Here's a basic example of compounding. Suppose you start with $1,000, and you earn a 7% compounded annual grown rate, over 10 years. That will grow to $1,967. See this calculator:
http://www.moneychimp.com/calculator/compound_interest_calculator.htmFor example, look at it this way:
After year 1, you earn $70, so now you have $1,070.
Year 2, you earn $74.90, so now you have $1,225.04.
Year 3, you earn $80.14, so now you have $1,310.
Year 4 you earn $85.75 leaving you a balance of $1,310.79.
Year 5 you earn $91.75 leaving you a balance of $1,402.55.
Year 6 you earn $98.17 leaving you a balance of $1,500.73.
Year 7 you earn $105.05 leaving you a balance of $1,605.78.
Year 8 you earn $112.40 leaving you a balance of $1,718.18.
Year 9 you earn $120.27 leaving you a balance of $1,838.45.
Year 10 you earn $128.69 leaving you a balance of $1,967.15.
Etc. etc.
Pretty neat math, huh?
This example, incidentally, illustrates the "Rule of 72" (
http://en.wikipedia.org/wiki/Rule_of_72) which says that if you divide 72 by your interest rate (7%), that's the number of years it takes to double your money. 72/7 = ~10 -- and in the ten years of this example, you almost doubled your money.
[Note that this is a rough way of calculating compounding but it's close enough.]
That's compounding.
By the way, the reason people emphasize so much to fill your IRAs and 401(k) is because in a taxable account, you wind up paying taxes every year on dividends (earnings the stocks produce) and on turnover of stocks in the account when the fund buys and sells stocks. That's a drag on your return. Moreover, when you ultimately sell the stock, you pay a capital gains tax on the amount the stock rose.
You ask, why is the money in your bank not doing this? Probably because you're earning only a 0.5% rate or less. Given that same number, in 10 years you will have: $1,051.14. That $50 you earned over TEN YEARS is enough to go out to a nice but not too fancy dinner. Except -- wait a minute -- in ten years, after inflation, $50 might only get you a couple of burritos and 1 or 2 beers each.

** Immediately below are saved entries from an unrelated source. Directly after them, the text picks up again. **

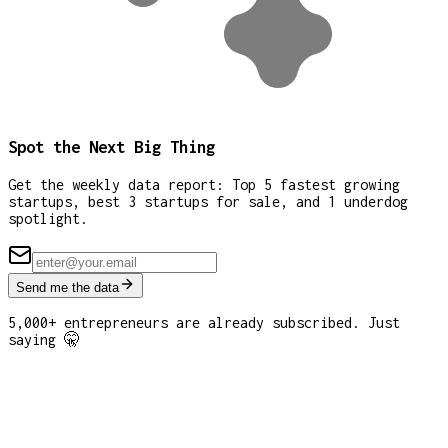
Spot the Next Big Thing
Get the weekly data report: Top 5 fastest growing
startups, best 3 startups for sale, and 1 underdog
spotlight.
Send me the data
5,000+ entrepreneurs are already subscribed. Just
saying 🤫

The difference in a 7% and a 0.5% return is, as you can see, staggering. This is why if you want some reward (7%), then you have to take some risk (invest in stocks, not sit in cash).

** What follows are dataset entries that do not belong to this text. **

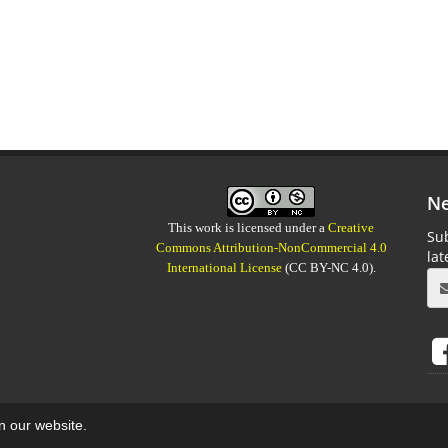
Ne
This work is licensed under a
Creative
Sub
Commons Attribution-NonCommercial 4.0
la
International License
(CC BY-NC 4.0).
on our website.
aweb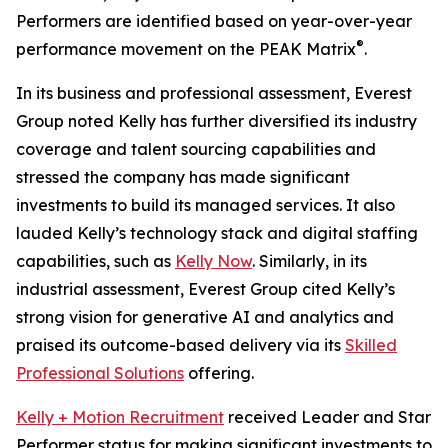
Performers are identified based on year-over-year
®
performance movement on the PEAK Matrix
.
In its business and professional assessment, Everest
Group noted Kelly has further diversified its industry
coverage and talent sourcing capabilities and
stressed the company has made significant
investments to build its managed services. It also
lauded Kelly’s technology stack and digital staffing
capabilities, such as
Kelly Now
. Similarly, in its
industrial assessment, Everest Group cited Kelly’s
strong vision for generative AI and analytics and
praised its outcome-based delivery via its
Skilled
Professional Solutions
offering.
Kelly + Motion Recruitment
received Leader and Star
Performer status for making significant investments to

Where can you get that 7%? Invest in a total market stock fund like Vanguard Total Stock Market Index Fund (VTSMX) and Vanguard Total International Stock Market Index Fund (VGTSX). Maybe 70% in US and 30% in international. Be sure you also hold some assets in fixed income (bonds, cash) to balance the risk you're taking in stocks.
This also illustrates how MMM keeps writing about how he has "an army" of dollars working for him -- it's his investments that keep earning money by compounding, where the new money makes money, which makes more money, etc. Looking at the example above, if you had earned just $70 every year, which is the interest you earned in just the first year, then you'd have an extra $700, for a final return of $1,700. But your final return was actually $1,967 -- you got an extra $267 because of the compounding -- the earnings of the interest that you re-invested.

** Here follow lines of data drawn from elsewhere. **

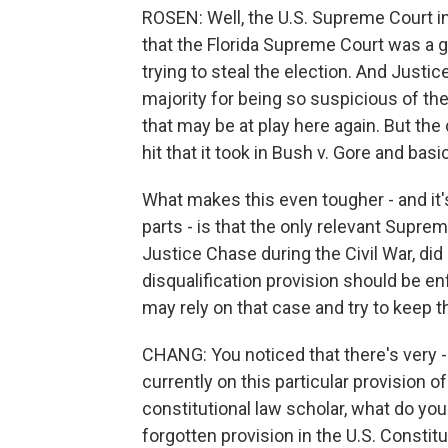
ROSEN: Well, the U.S. Supreme Court in
that the Florida Supreme Court was a 
trying to steal the election. And Justice
majority for being so suspicious of the 
that may be at play here again. But the
hit that it took in Bush v. Gore and basic
What makes this even tougher - and it'
parts - is that the only relevant Supre
Justice Chase during the Civil War, did
disqualification provision should be enfo
may rely on that case and try to keep t
CHANG: You noticed that there's very -
currently on this particular provision 
constitutional law scholar, what do you
forgotten provision in the U.S. Constitu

By the way, while it's true that the stock market has earned a high amount over very long periods of time, most experts are now tempering those estimates and expecting more like 4% to 6% (source:
http://www.bogleheads.org/wiki/Historical_and_expected_returns). These are "real" returns, i.e. inflation adjusted. For example, if stocks returned 8% "nominal" (absolute dollars) over a period of time, but inflation pulled that back by 3%, then your "real" return is 5%. Usually these numbers are expressed in real returns since that's more relevant for planning and forecasting.